Over 90% of the firms used the founders’ names or an acronym based on the founders’ names in their branding. This suggests a huge lack of imagination. It also suggests a great opportunity to differentiate.
Taglines were a lot of fun too. In fact, once we found the most popular words and themes in taglines, Sam Pagel created a script that amalgamated the perfect cliched tagline:
“Beyond numbers, we deliver clear solutions for business success, helping clients secure a trusted financial future since 1982 with personal service and value that goes beyond tax accounting.”
Because which one of us doesn’t wake up at night all “I want to secure a trusted financial future, especially if it’s beyond numbers?”
Rebrand: The industry is competitive, but the branding is not. Maybe the biggest opportunity is for brands who decide it’s time to re-evaluate. Because if you’re ready to do it, you have at least 6 months—at least—before the rest of the industry realizes what’s going on and decides to own its space.
Need proof? Get your copy of the index and see the actual numbers. You’ll have all the data you need in just our first annual report to justify your rebrand. Now it’s up to you to sell it.
Cross-platform video: We didn’t see firms using a lot of video, which gives you a way to stand out with knowledge, education, and thought leadership. LinkedIn, YouTube, and other platforms present an opportunity to address people personally, whether that’s new business or recruiting.
Don’t Encourage Us
We’re like the guy at the party who’s ready to show off some sick dance moves. All we need is an excuse.
Cue the disco and the mirror ball, because we’re about to get down.
This first year created a monster. And for better or for worse, the positive response from the industry got us all worked up.
It’s almost like the industry needs this kind of data.
So we’ve been working on a list of ideas we think will make it a richer, more useful report in future years.
We may not get to everything in the next edition, but we’ll try:
- Including more small firms. Although this is a little more challenging, with less public information available, we’d like to see what it looks like when we get data from a wider swathe, size-wise.

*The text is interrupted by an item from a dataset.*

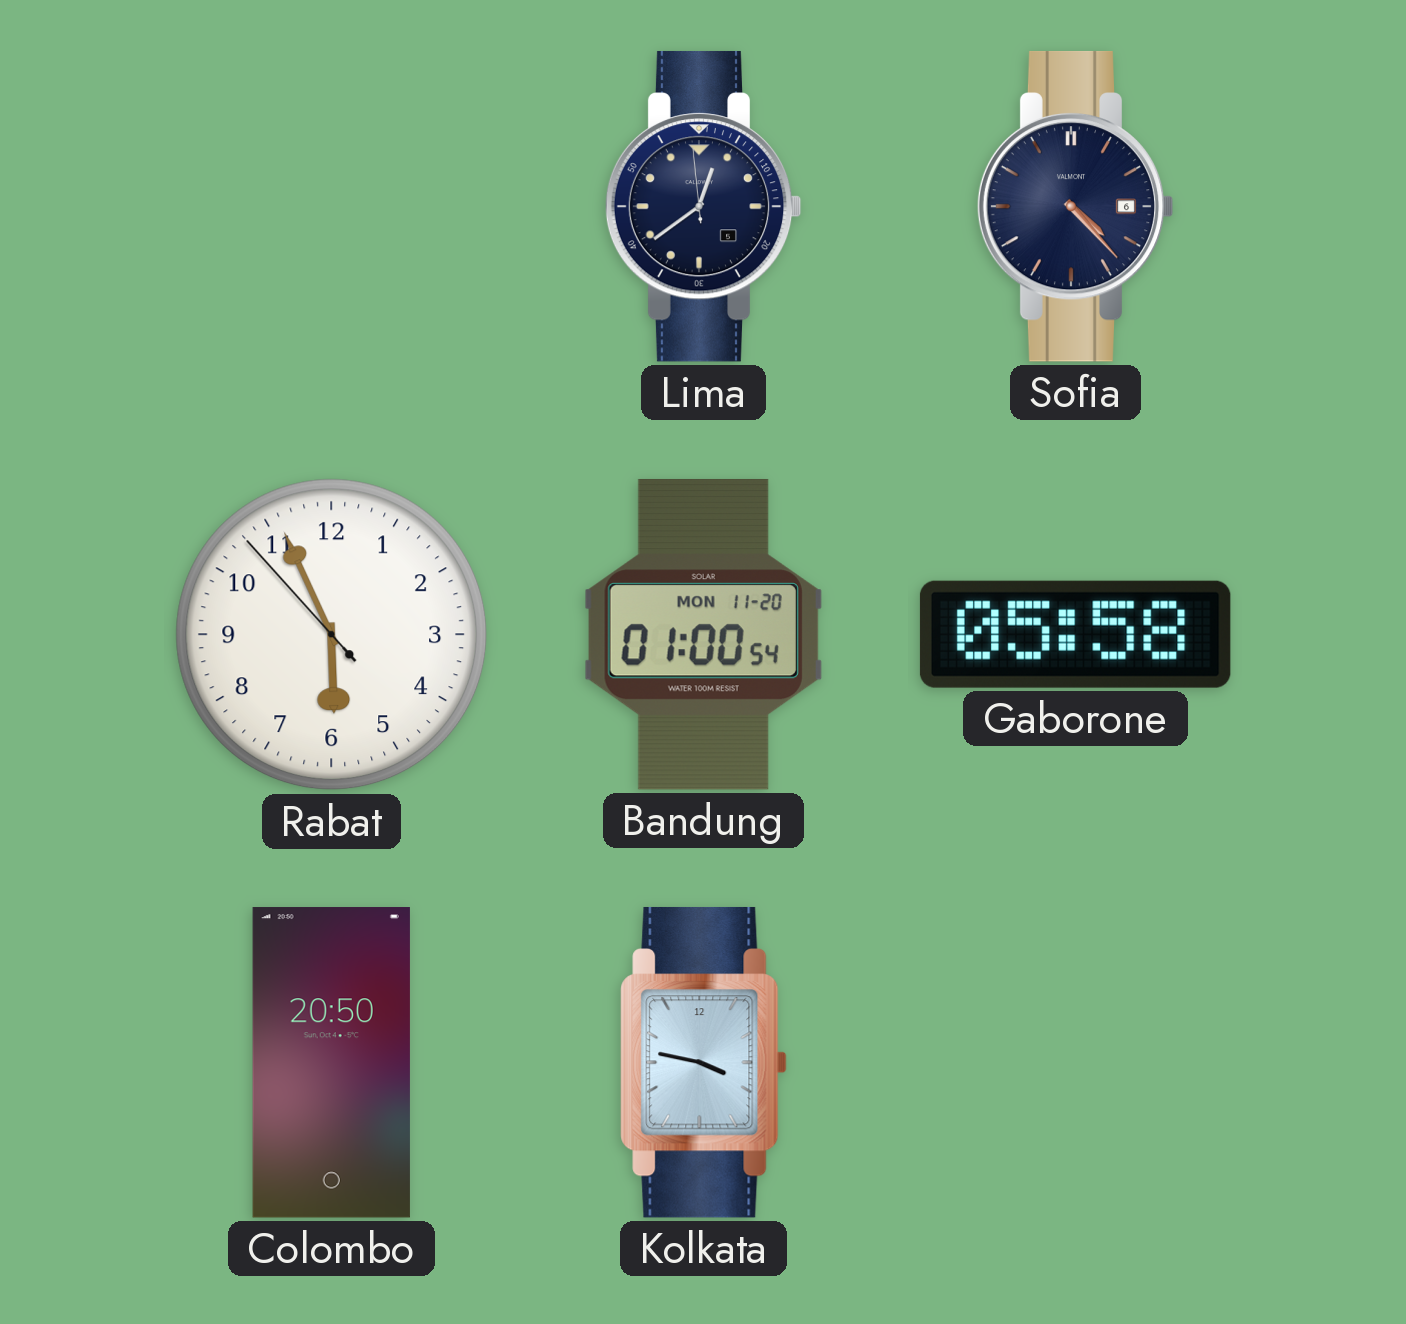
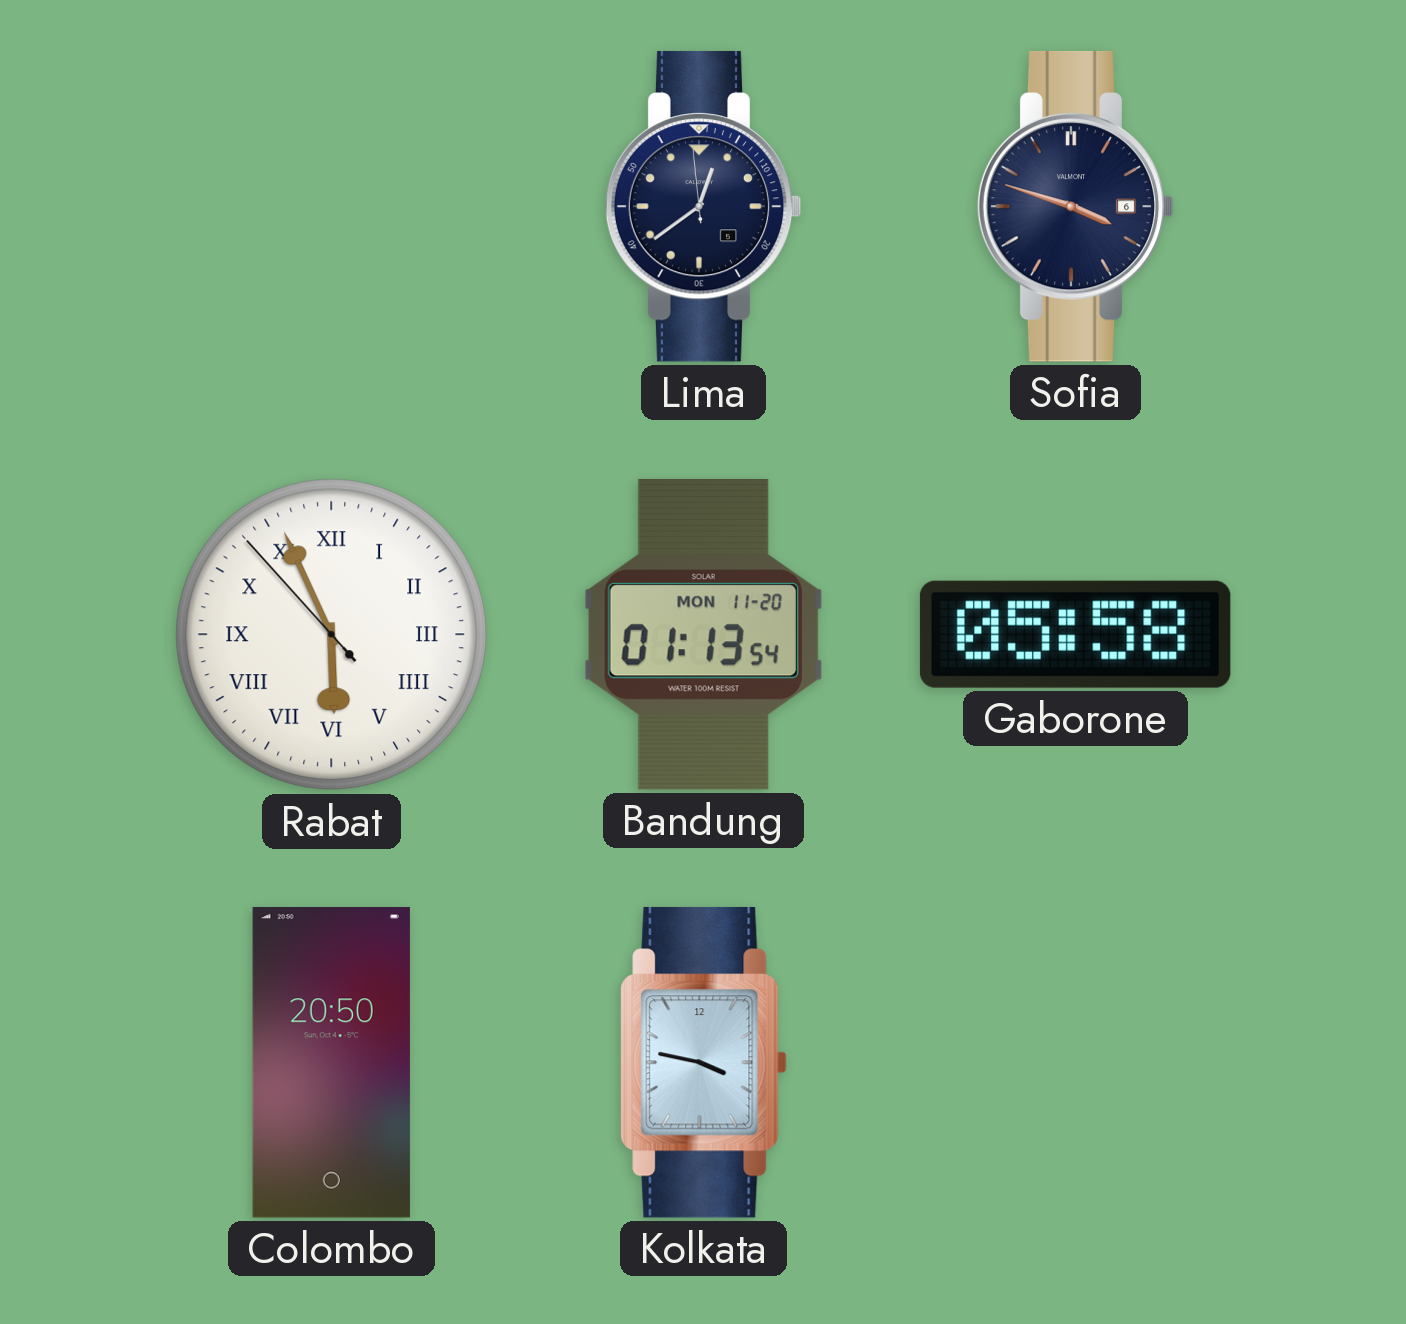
Sofia: 4:23 -> 3:48
Rabat numerals: Arabic -> Roman
Bandung: 01:00 -> 01:13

- User feedback. We’re looking for ways to formalize the feedback process for future years, so we can get useful ideas from accounting marketers. This includes new data points.

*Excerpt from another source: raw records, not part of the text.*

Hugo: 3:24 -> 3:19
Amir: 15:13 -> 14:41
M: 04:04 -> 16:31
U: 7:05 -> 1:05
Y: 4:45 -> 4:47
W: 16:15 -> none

- Automation and AI in data gathering and analysis. Although online data repos like LinkedIn frown on scraping, and we don’t want to run afoul of their policies, we’re working on ways to automate data gathering in an ethical way, and in a way that will deliver more reliable results and avoid mistakes introduced by human error.

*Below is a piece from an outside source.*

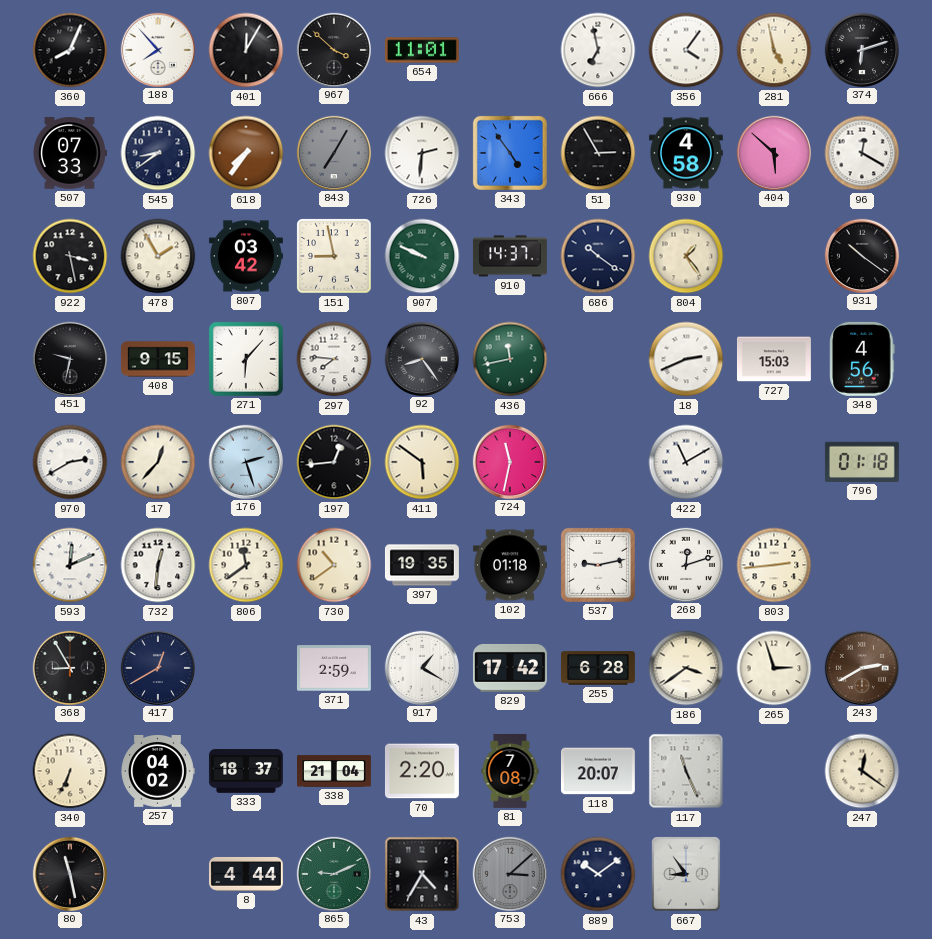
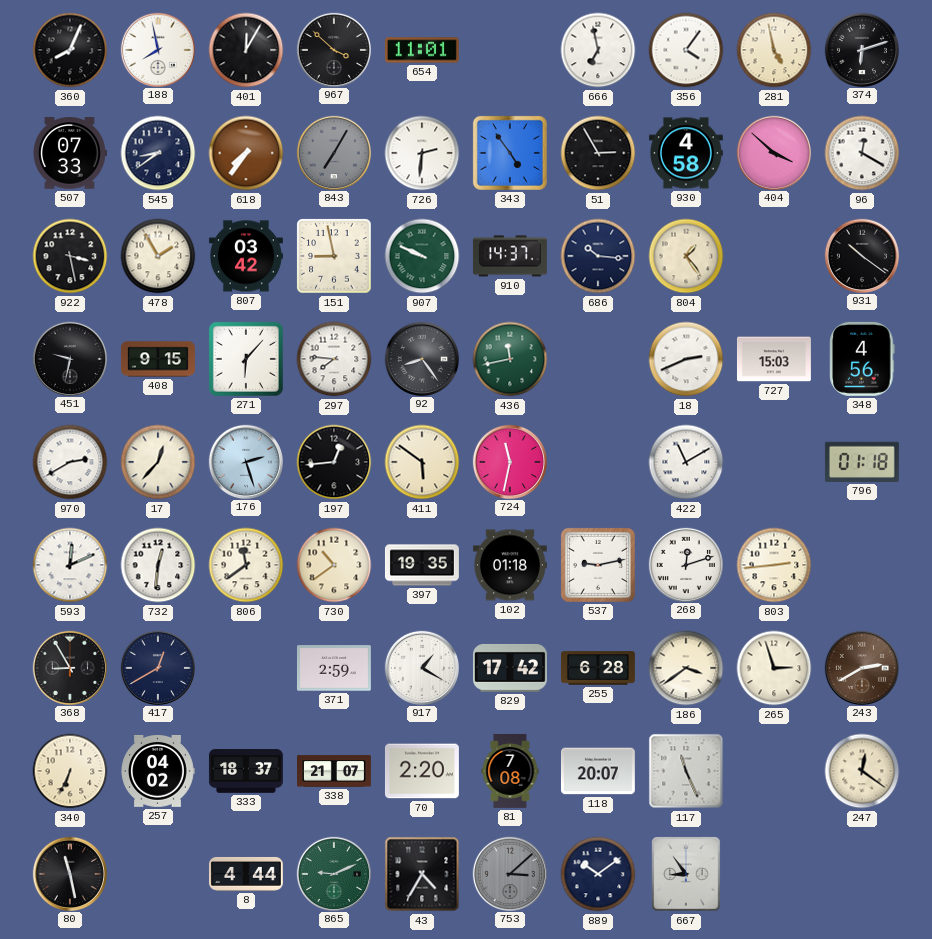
188: 7:53 -> 7:58
404: 5:52 -> 3:52
686: 10:21 -> 10:16
338: 21:04 -> 21:07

Accounting Firms Aren’t All the Same
We know all accounting firms aren’t the same. But in order to fix a problem, sometimes you need to make sure those in charge of marketing see the opportunity.
You see, when an entire industry fails to differentiate, the ones who decide to move—to initiate the conversation in the firm—to get started. They’re the ones who can give their firm an advantage.
All firms aren’t the same. But differentiation can be a real challenge. Especially if you don’t know what an advantage it gives you.
This is our attempt to show the accounting firm the state of affairs and let them know it’s possible to distinguish themselves in a competitive market.